Decreto Liquidità, Alajmo (Appe): «Indebitandosi si sposta il problema, non lo si risolve»

«Apprezziamo gli sforzi del Governo preannunciati nel Decreto Liquidità ma per evitare i fallimenti servono velocità, zero burocrazia, certezza dei tempi e soprattutto risorse vere»

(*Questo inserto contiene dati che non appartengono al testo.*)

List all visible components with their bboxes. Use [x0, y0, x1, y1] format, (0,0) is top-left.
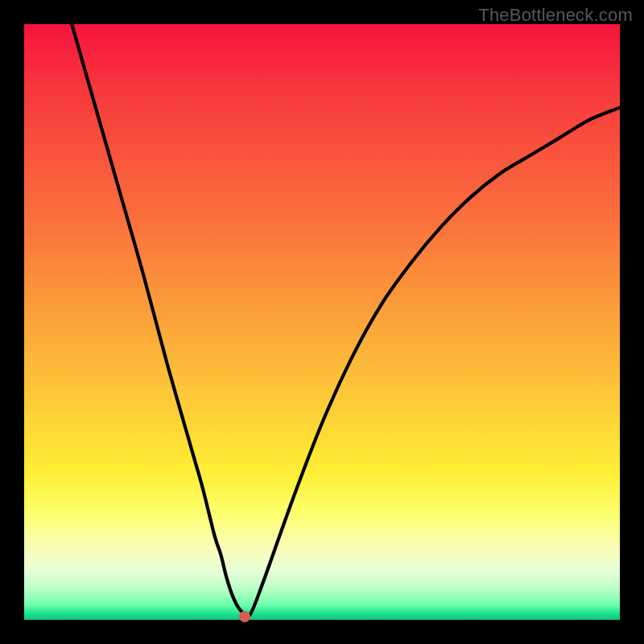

«Apprezziamo gli sforzi del Governo preannunciati nel Decreto Liquidità ma per evitare il fallimento di diverse centinaia di imprese, tra gli oltre tremila bar, ristoranti, trattorie e pizzerie operanti in provincia di Padova, bisogna assolutamente essere più incisivi. Servono velocità, zero burocrazia, certezza dei tempi e soprattutto servono risorse vere, contributi a fondo perduto per compensare anche solo parzialmente la perdita del fatturato. Indebitandosi si sposta il problema, non lo si risolve». Parole di Erminio Alajmo, presidente dell’Associazione Provinciale Pubblici Esercizi (Appe) di Padova, che sottolinea come l’emergenza Covid-19 abbia messo in ginocchio l’intero settore, forse il più penalizzato tra tutti, che ha bisogno di una poderosa iniezione di risorse per tentare di risollevarsi.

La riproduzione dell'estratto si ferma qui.